In the next couple of days, I hit the other five. The two seniors and the other two juniors were okay with it, and in fact it looked like they were more than okay; they were eager. I stressed that sex had nothing to do with this and to erase that from their minds. They tried to look innocent and failed, but they all okayed the idea.

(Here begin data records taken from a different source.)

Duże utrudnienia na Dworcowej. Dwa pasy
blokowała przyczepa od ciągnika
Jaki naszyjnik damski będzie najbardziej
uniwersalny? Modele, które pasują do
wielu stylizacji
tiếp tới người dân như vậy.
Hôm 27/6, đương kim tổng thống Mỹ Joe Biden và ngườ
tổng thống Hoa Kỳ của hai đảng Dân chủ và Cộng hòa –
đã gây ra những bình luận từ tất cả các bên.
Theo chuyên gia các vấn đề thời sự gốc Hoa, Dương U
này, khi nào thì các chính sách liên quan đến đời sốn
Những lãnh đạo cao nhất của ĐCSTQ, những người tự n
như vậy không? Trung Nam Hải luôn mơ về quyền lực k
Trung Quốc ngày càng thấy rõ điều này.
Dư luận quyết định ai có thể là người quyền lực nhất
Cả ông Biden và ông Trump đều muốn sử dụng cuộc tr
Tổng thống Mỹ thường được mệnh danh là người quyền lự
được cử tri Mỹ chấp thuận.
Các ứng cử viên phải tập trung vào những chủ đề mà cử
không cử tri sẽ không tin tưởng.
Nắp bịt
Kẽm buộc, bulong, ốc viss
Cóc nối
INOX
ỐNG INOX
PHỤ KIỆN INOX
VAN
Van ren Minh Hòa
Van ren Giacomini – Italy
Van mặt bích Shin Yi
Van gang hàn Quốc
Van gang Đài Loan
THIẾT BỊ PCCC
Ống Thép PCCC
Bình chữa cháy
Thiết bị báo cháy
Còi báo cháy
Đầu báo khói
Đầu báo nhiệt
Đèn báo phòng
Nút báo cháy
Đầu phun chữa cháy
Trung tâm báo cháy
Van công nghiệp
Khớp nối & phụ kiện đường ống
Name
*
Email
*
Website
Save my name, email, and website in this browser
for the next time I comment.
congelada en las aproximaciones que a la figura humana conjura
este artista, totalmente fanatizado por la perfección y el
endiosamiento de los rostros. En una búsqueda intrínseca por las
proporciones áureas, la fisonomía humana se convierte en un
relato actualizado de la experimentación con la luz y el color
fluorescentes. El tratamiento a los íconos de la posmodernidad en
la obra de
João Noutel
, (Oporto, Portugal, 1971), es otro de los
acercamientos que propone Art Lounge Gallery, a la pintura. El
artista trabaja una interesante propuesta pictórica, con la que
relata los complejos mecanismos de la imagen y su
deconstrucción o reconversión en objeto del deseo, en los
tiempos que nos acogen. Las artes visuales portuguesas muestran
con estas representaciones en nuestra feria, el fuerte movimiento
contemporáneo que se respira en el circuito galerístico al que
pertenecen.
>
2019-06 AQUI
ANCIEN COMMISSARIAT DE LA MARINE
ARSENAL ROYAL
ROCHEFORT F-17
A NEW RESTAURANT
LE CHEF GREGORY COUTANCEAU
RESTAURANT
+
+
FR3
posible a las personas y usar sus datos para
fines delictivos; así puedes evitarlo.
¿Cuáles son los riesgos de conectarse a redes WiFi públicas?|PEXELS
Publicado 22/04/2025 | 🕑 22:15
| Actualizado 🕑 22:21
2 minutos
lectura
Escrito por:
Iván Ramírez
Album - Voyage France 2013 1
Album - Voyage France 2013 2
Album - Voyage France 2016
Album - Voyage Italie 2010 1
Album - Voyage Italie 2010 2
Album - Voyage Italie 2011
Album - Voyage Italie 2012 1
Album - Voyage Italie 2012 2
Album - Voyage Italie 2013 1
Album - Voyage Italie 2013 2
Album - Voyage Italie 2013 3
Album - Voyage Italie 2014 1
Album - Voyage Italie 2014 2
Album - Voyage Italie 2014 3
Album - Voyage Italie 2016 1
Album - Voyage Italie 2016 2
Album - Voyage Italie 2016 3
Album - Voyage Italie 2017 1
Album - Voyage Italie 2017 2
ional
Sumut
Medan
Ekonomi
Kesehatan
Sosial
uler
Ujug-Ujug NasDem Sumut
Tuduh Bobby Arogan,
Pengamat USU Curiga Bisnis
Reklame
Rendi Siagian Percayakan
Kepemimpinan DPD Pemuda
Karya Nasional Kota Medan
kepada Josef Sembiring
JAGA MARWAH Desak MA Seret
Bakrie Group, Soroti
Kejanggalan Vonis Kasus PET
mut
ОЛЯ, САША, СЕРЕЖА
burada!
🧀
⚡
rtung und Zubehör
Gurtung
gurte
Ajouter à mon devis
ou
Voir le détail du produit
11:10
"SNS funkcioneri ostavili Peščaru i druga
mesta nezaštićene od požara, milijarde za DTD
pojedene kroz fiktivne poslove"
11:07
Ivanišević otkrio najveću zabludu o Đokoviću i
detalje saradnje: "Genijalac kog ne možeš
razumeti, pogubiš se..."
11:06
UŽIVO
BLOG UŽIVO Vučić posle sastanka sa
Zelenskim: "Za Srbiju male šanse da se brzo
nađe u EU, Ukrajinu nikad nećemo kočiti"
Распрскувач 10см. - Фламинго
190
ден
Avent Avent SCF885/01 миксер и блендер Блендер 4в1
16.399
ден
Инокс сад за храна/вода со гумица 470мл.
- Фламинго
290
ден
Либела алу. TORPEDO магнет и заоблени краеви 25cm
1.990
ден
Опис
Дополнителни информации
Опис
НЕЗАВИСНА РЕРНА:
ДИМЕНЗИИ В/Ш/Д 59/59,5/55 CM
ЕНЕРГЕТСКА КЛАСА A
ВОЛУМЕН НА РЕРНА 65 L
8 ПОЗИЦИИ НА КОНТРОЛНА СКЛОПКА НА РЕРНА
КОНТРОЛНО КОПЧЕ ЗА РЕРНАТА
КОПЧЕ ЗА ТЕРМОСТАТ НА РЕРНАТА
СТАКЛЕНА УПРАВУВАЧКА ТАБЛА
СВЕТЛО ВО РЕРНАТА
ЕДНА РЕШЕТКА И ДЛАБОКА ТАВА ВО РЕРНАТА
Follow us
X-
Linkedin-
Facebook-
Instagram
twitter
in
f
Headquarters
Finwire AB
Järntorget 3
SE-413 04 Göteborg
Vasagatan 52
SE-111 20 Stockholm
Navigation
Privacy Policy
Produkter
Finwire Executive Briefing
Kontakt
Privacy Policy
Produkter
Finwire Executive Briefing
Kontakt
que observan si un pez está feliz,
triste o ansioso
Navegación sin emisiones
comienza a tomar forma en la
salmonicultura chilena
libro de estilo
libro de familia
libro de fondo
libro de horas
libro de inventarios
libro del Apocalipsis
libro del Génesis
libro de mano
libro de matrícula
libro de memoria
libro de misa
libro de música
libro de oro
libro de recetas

That left the other freshman. Cary. He was a typical freshman, and we were still near enough to the beginning of the year that he was even then a little uncertain about how he fit into most things. Especially showering with a girl.
"But she'll see me!"
"Yeah, but you'll see her, too, and if you think she'll spend a lot of time looking at your dick, well, other guys in there have bigger ones. Uh, I'm not saying that because I spend a lot of time in there comparing dicks. But everyone looks at everyone, and she'll probably do that, too, but maybe not. If anyone's going to be embarrassed, it'll probably be her more than any of us. We're all just normal guys. You, too. You're fine. But this isn't a sex thing. It's her wanting to be one of us and wanting to ride back on the bus clean. So, come on. All of us have said yes. It's up to you now. You say no, I'll tell her we can't do it. You say yes, and then the burden's on me. That's when the coach will have to be involved. So, yes or no?"
I think he agreed only so he wouldn't be the one who'd put the kibosh on it and because he was pretty sure the coach wouldn't go along with it and so his willy would remain a mystery to the girl. I could see in his eyes, the more he thought about it, that maybe it would be cool to be seen by a girl, and even cooler to see one for himself.